Of course, these students were simply doing what many native speakers occasionally do for some amusement, but it left me with a small problem. Was I going to share with them some of the official collective nouns? If I was going to do that, then I might be opening up a can of worms and launching into a whole area of vocabulary that was, in general, of low-frequency usage, and what had started off as an enjoyable and highly productive activity could end up as something of a drudge.
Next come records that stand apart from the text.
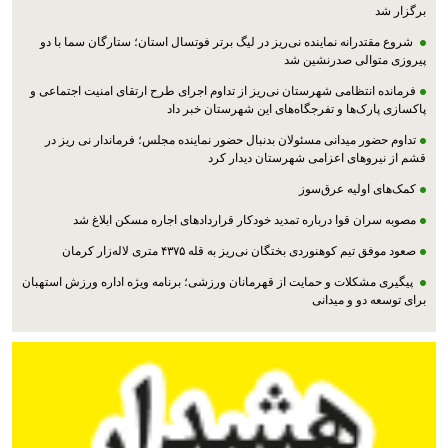
برگزار شد
شروع مقتدرانه نماینده نی‌ریز در لیگ برتر فوتسال استان؛ ستارگان سما با دو
پیروزی متوالی صدرنشین شد
فرمانده انتظامی شهرستان نی‌ریز از تداوم اجرای طرح ارتقای امنیت اجتماعی و
پاکسازی پارک‌ها و تفرجگاه‌های این شهرستان خبر داد
تداوم حضور میدانی مسئولان بدنبال حضور نماینده مجلس؛ فرماندار نی ریز در
قشم از نیروهای اعزامی شهرستان دیدار کرد
کمک‌های اولیه عرق‌سوز
مصوبه سران قوا درباره تمدید خودکار قراردادهای اجاره مسکن ابلاغ شد
صعود موفق تیم کوهنوردی بختگان نی‌ریز به قله ۴۳۷۵ متری لاله‌زار کرمان
پیگیری مشکلات و حمایت از قهرمانان ورزشی؛ برنامه ویژه اداره ورزش استهبان
برای توسعه دو و میدانی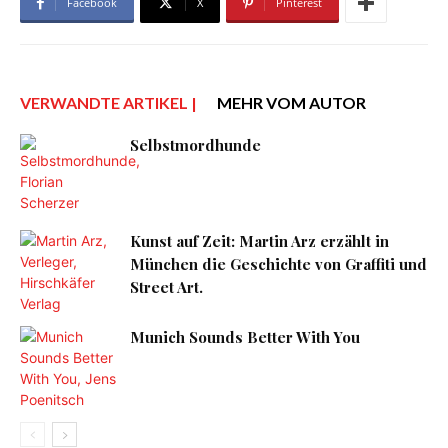
Facebook
X
Pinterest
VERWANDTE ARTIKEL |
MEHR VOM AUTOR
Selbstmordhunde
Kunst auf Zeit: Martin Arz erzählt in
München die Geschichte von Graffiti und
Street Art.
Munich Sounds Better With You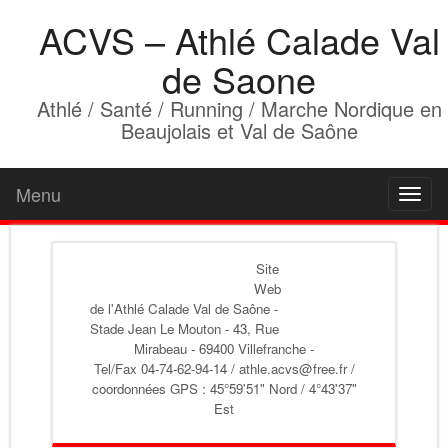
ACVS – Athlé Calade Val
de Saone
Athlé / Santé / Running / Marche Nordique en
Beaujolais et Val de Saône
Menu
Toggl
naviga
Site
Web
de l'Athlé Calade Val de Saône
-
Stade Jean Le Mouton - 43, Rue
Mirabeau - 69400 Villefranche -
Tel/Fax 04-74-62-94-14 / athle.acvs@free.fr /
coordonnées GPS : 45°59'51" Nord / 4°43'37"
Est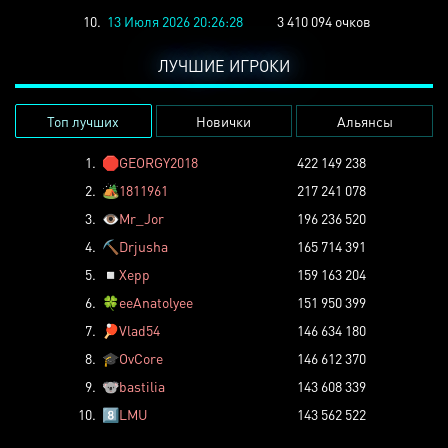
10.
13 Июля 2026 20:26:28
3 410 094 очков
ЛУЧШИЕ ИГРОКИ
Топ лучших
Новички
Альянсы
1.
🛑
GEORGY2018
422 149 238
2.
🏕️
1811961
217 241 078
3.
👁️
Mr_Jor
196 236 520
4.
⛏️
Drjusha
165 714 391
5.
◽
Xepp
159 163 204
6.
🍀
eeAnatolyee
151 950 399
7.
🏓
Vlad54
146 634 180
8.
🎓
OvCore
146 612 370
9.
🐨
bastilia
143 608 339
10.
8️⃣
LMU
143 562 522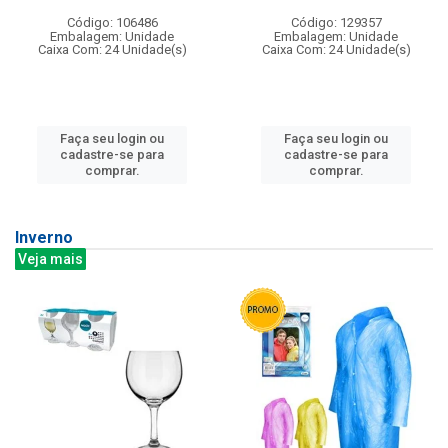
Código: 106486
Código: 129357
Embalagem: Unidade
Embalagem: Unidade
Caixa Com: 24 Unidade(s)
Caixa Com: 24 Unidade(s)
Faça seu login ou
Faça seu login ou
cadastre-se para
cadastre-se para
comprar.
comprar.
Inverno
Veja mais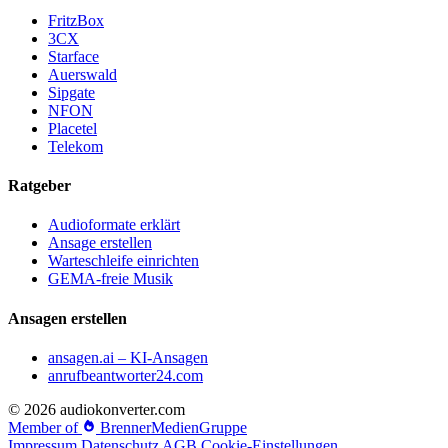
FritzBox
3CX
Starface
Auerswald
Sipgate
NFON
Placetel
Telekom
Ratgeber
Audioformate erklärt
Ansage erstellen
Warteschleife einrichten
GEMA-freie Musik
Ansagen erstellen
ansagen.ai – KI-Ansagen
anrufbeantworter24.com
©
2026
audiokonverter.com
Member of
BrennerMedienGruppe
Impressum
Datenschutz
AGB
Cookie-Einstellungen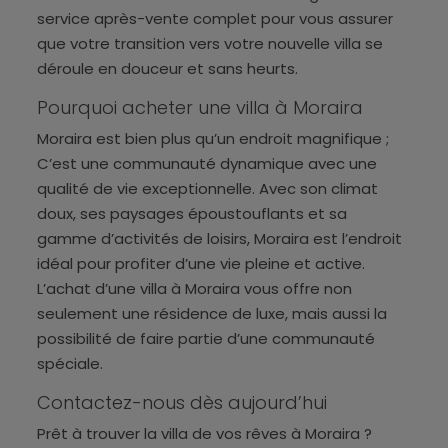
service après-vente complet pour vous assurer
que votre transition vers votre nouvelle villa se
déroule en douceur et sans heurts.
Pourquoi acheter une villa à Moraira
Moraira est bien plus qu’un endroit magnifique ;
C’est une communauté dynamique avec une
qualité de vie exceptionnelle. Avec son climat
doux, ses paysages époustouflants et sa
gamme d’activités de loisirs, Moraira est l’endroit
idéal pour profiter d’une vie pleine et active.
L’achat d’une villa à Moraira vous offre non
seulement une résidence de luxe, mais aussi la
possibilité de faire partie d’une communauté
spéciale.
Contactez-nous dès aujourd’hui
Prêt à trouver la villa de vos rêves à Moraira ?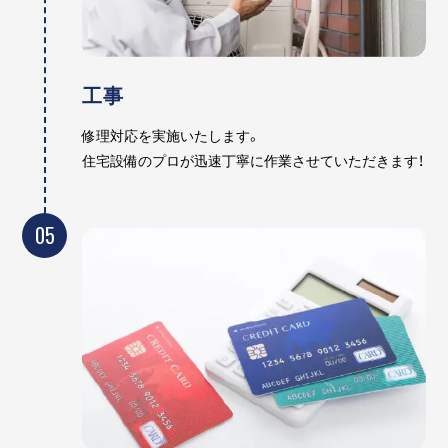
工事
修理対応を実施いたします。
住宅設備のプロが迅速丁寧に作業させていただきます！
05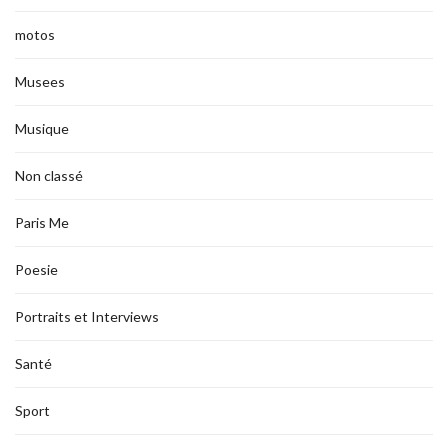
motos
Musees
Musique
Non classé
Paris Me
Poesie
Portraits et Interviews
Santé
Sport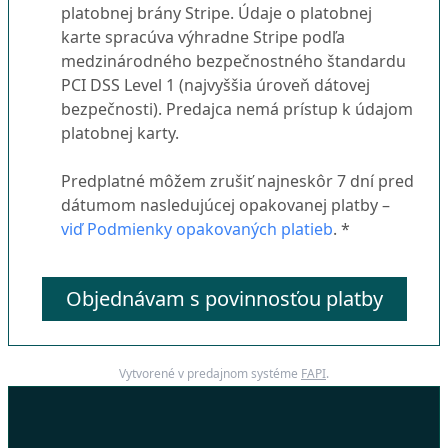
platobnej brány Stripe. Údaje o platobnej
karte spracúva výhradne Stripe podľa
medzinárodného bezpečnostného štandardu
PCI DSS Level 1 (najvyššia úroveň dátovej
bezpečnosti). Predajca nemá prístup k údajom
platobnej karty.
Predplatné môžem zrušiť najneskôr 7 dní pred
dátumom nasledujúcej opakovanej platby –
viď Podmienky opakovaných platieb
. *
Objednávam s povinnosťou platby
Vytvorené v predajnom systéme
FAPI
.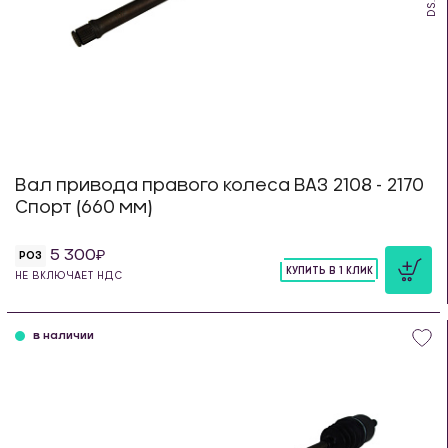
Вал привода правого колеса ВАЗ 2108 - 2170
Спорт (660 мм)
5 300
РОЗ
КУПИТЬ В 1 КЛИК
НЕ ВКЛЮЧАЕТ НДС
шт
в наличии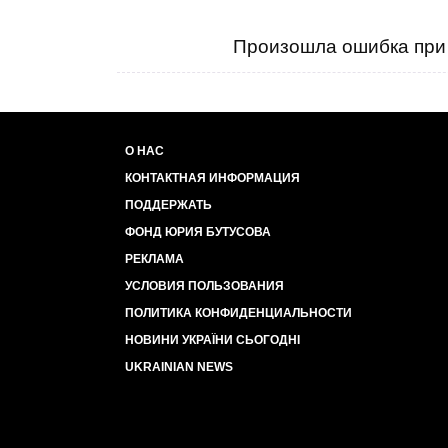
Произошла ошибка при 
О НАС
КОНТАКТНАЯ ИНФОРМАЦИЯ
ПОДДЕРЖАТЬ
ФОНД ЮРИЯ БУТУСОВА
РЕКЛАМА
УСЛОВИЯ ПОЛЬЗОВАНИЯ
ПОЛИТИКА КОНФИДЕНЦИАЛЬНОСТИ
НОВИНИ УКРАЇНИ СЬОГОДНІ
UKRAINIAN NEWS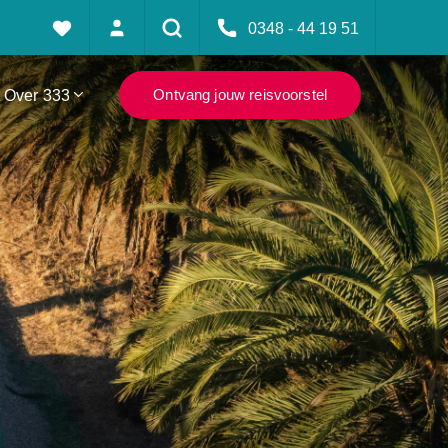
0348 - 44 19 51
Over 333
Ontvang jouw reisvoorstel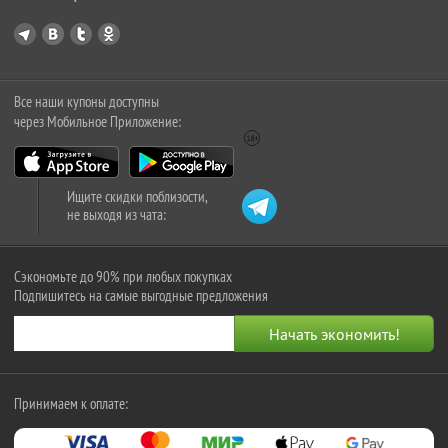
Все наши купоны доступны
через Мобильное Приложение:
Ищите скидки поблизости,
не выходя из чата:
Сэкономьте до 90% при любых покупках
Подпишитесь на самые выгодные предложения
Принимаем к оплате:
I waited until the next lesson so as not to break the spell that this activity had caused, and we then had a look at some of the more common, relatively high-frequency collective nouns occurring in the standard corpus. I had considered deliberately excluding nouns that they had themselves worked on to avoid confusion but, in the end, none of the words they had chosen to work on were on my list so the problem didn't arise. They found some of the official collective nouns almost as amusing as their own, and started little word plays when they found out, for example, that you could have a pack of dogs and a pack of cards (the latter being the more common version in British English).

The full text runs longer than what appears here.